Un’alternativa praticabile è l’itinerario basato sulla SS36 del Lago di Como e dello Spluga, scorrimento veloce che convoglia i flussi verso Monza, Seregno e l’area comasca. Dalla SS36 si esce verso la viabilità locale in direzione Mariano Comense, mantenendo una guida regolare e prevedendo possibili rallentamenti nei tratti con elevata densità di accessi e nei punti di cambio carreggiata.

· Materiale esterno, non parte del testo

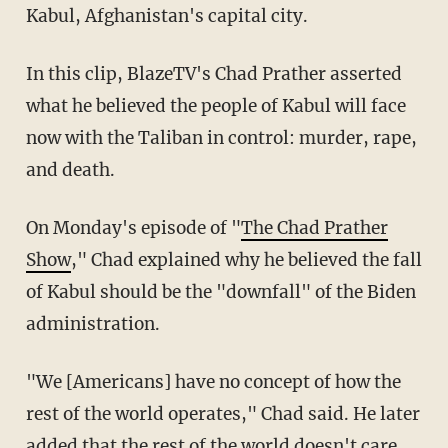
Kabul, Afghanistan's capital city.
In this clip, BlazeTV's Chad Prather asserted
what he believed the people of Kabul will face
now with the Taliban in control: murder, rape,
and death.
On Monday's episode of "
The Chad Prather
Show
," Chad explained why he believed the fall
of Kabul should be the "downfall" of the Biden
administration.
"We [Americans] have no concept of how the
rest of the world operates," Chad said. He later
added that the rest of the world doesn't care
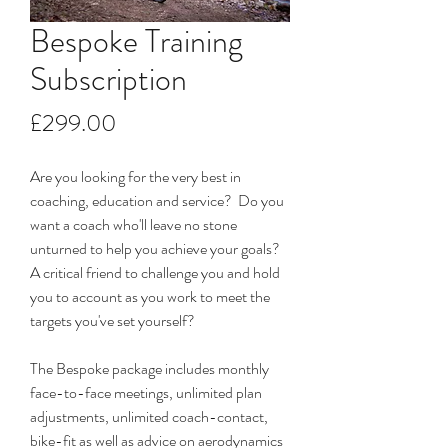
Bespoke Training
Subscription
Price
£299.00
Are you looking for the very best in 
coaching, education and service?  Do you 
want a coach who'll leave no stone 
unturned to help you achieve your goals?  
A critical friend to challenge you and hold 
you to account as you work to meet the 
targets you've set yourself? 
The Bespoke package includes monthly 
face-to-face meetings, unlimited plan 
adjustments, unlimited coach-contact, 
bike-fit as well as advice on aerodynamics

In caso di pioggia o traffico intenso, la velocità media cala soprattutto nei tratti prossimi alle uscite.
Per l’ultimo tratto, contano le SP che distribuiscono il traffico tra i comuni limitrofi. In zona sono rilevanti collegamenti come la SP32 e la SP41, spesso utilizzate per entrare a Mariano Comense da Cantù, Giussano e Arosio, con rotatorie ravvicinate e incroci a raso che impongono tempi di percorrenza meno “lineari” rispetto alle arterie veloci. Su queste provinciali, la fluidità dipende molto da scuole, consegne e traffico locale nelle fasce 7:30–9:00 e 17:00–19:00.
Chi arriva dall’area di Como può valutare anche la SS342 Briantea, utile come collegamento tra il capoluogo e la Brianza comasca. La SS342 alterna tratti scorrevoli a segmenti con semafori e attraversamenti abitati: conviene mantenere margine sui tempi, perché un singolo nodo congestionato può creare onde di rallentamento. L’itinerario resta comunque efficace per raggiungere Mariano Comense senza rientrare su percorsi autostradali.
In ingresso al comune, la viabilità si articola su assi urbani con numerose intersezioni e rotatorie: per evitare manovre improvvise è utile impostare la destinazione con anticipo e scegliere strade di penetrazione coerenti con il quartiere di arrivo. Nelle ore serali e nel fine settimana la circolazione tende a essere più regolare, mentre nei giorni feriali possono pesare cantieri temporanei, attraversamenti pedonali e svolte frequenti. Per soste brevi, conviene considerare che i tempi di ricerca parcheggio incidono quanto gli ultimi chilometri di percorrenza.